GPU programming made easy with OpenMP

Tutorial, HiPC 2019 - December 17, 2:00 pm to 6:00 pm

Abstract: In today’s era of heterogeneous computing, where more than one kind of compute units (CPU & accelerators) are used, application developers need to exploit all available compute power to its fullest to get the best performance. Traditionally, CUDA and OpenCL are been used for GPU programming which requires a sound knowledge of these programming techniques and restructuring of an existing application to run on GPUs, a sound knowledge of these programming techniques is necessary.

With the release of the OpenMP 4.0 standard and above, OpenMP directives can be used to offload work to GPUs, which can easily improve application performance in the range of 2x to 10x or more. The goal of the OpenMP standard is to make applications portable across different architectures (CPU or GPU) and minimize the vendor-specific statements from the program. The HPC community has accepted OpenMP for CPU shared memory parallel programming for decades. The extension of this open standard for GPU programming makes it a promising programming model for the heterogeneous system.  OpenMP’s ease of programming can motivate application developers to enable CPU-only applications to run on GPUs.

In this hands-on tutorial, participants will learn OpenMP programming techniques for CPUs and GPUs, profiling and monitoring a GPU-offloaded application using OpenMP. This tutorial targets attendees of all skill levels, including students, researchers, and professionals from the IT industry.  Basic knowledge of C or C++ programming is assumed, while an understanding of parallel programming, OpenMP programming, and GPU architecture would be an added advantage. Tutorial attendees are expected to bring their laptop computers. Make sure NVIDIA Visual Profiler (NVVP) is installed on it (required for GPU profile visualization). Download NVVP here: (CUDA 10.1 or above)
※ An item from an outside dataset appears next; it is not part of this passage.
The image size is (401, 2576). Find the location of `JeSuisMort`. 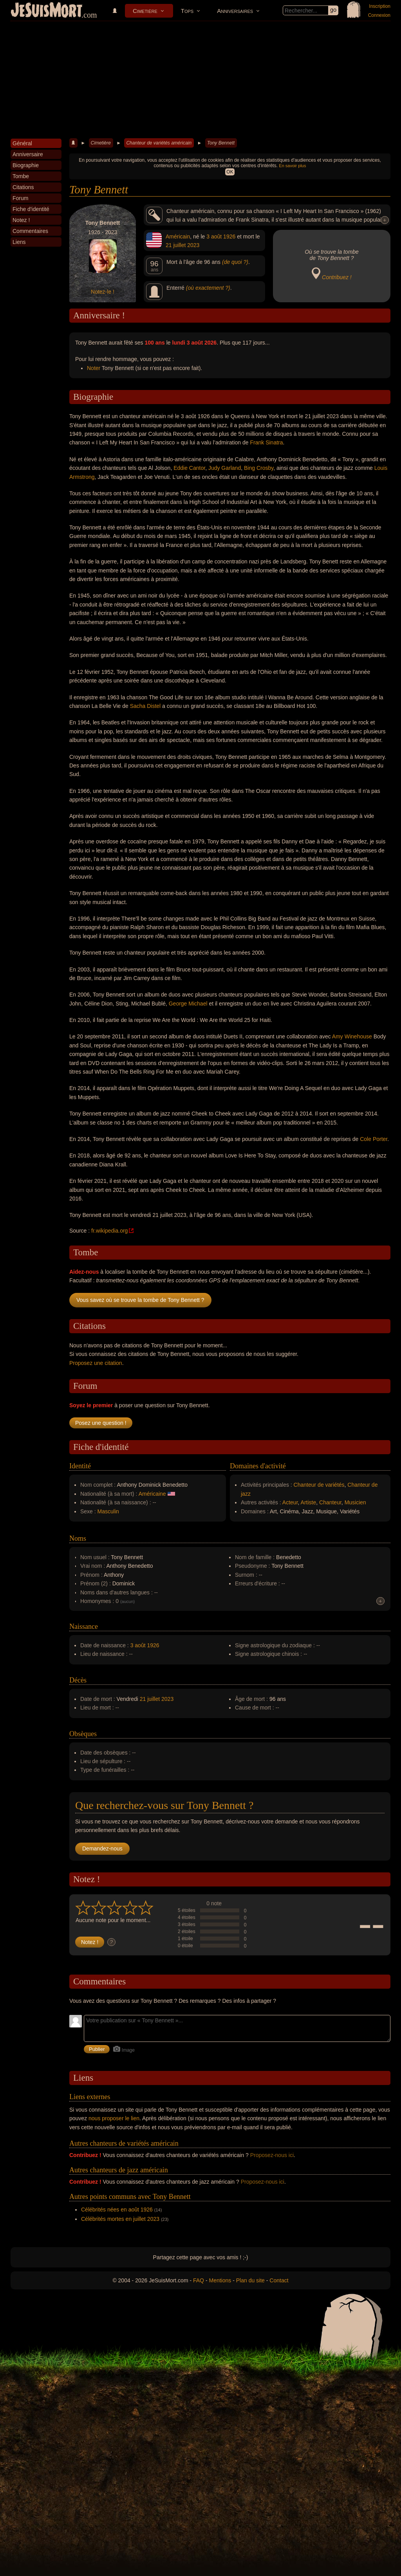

Tutorial split into 2 sections: ( Half day Tutorial)

Section 1 :

1. Heterogeneous system overview (CPU & GPU architecture) – 15 min

2. Introduction (basics of parallel programming, OpenMP background/history, OpenMP shared-memory programming model ) – 25 min

3. OpenMP programming on CPU and GPU -30 minutes

4. Profiling and monitoring OpenMP GPU offloaded application -20 minutes

5. HPC application performance -15 minutes

Break – 10 mins

Section 2: (90 minutes duration) – Hands-on session

1. Converting simple matrix multiplication code into CPU multithreaded matrix multiplication using OpenMP

2. Offloading of OpenMP CPU multithreaded matrix multiplication code on GPU

3. Scaling GPU offloaded code on multiple GPUs

4. Profiling OpenMP GPU offloaded code using nvprof



Pidad D’Souza is a high-performance computing(HPC) system performance architect at IBM India. He leads the mission of GPU-accelerated applications performance analysis and optimization in the fields like life sciences, molecular and fluid dynamics, computational chemistry on the new generation of OpenPOWER systems. He is one of the key influencers in the next generation system design. He is also specialized in performance projection of HPC applications, optimizing workloads in exploiting IBM POWER9 System unique features such as GPU coherent memory, ATS & CPU-GPU NVLink capabilities. His prior responsibilities included the development of HPC application profiler tools, IBM AIX Operating system libraries, and IBM JVM development support. He has extensively presented in various national and international conferences(GTC, IBM Think, IBM Edge, OpenPower summit), workshops and tutorials for customers, and universities.

Aditya Nitsure is a senior High-Performance Computing (HPC) performance analyst at IBM India Pvt. Ltd. He has 15+ years of experience in HPC application development and performance engineering. At IBM, he is involved in HPC application performance analysis on heterogeneous (CPU/GPU) system, OpenMP GPU offloading exploration, performance projection on the future generation of POWER platform and HPC application performance collateral publications on IBM Power systems. His prior responsibilities include project lead for IBM Workload Estimator & Energy Estimator, development of HPC application profiler tools, catastrophe modeling software, etc. He has presented sessions at international conferences like IBM Think, NVIDIA GTC, etc.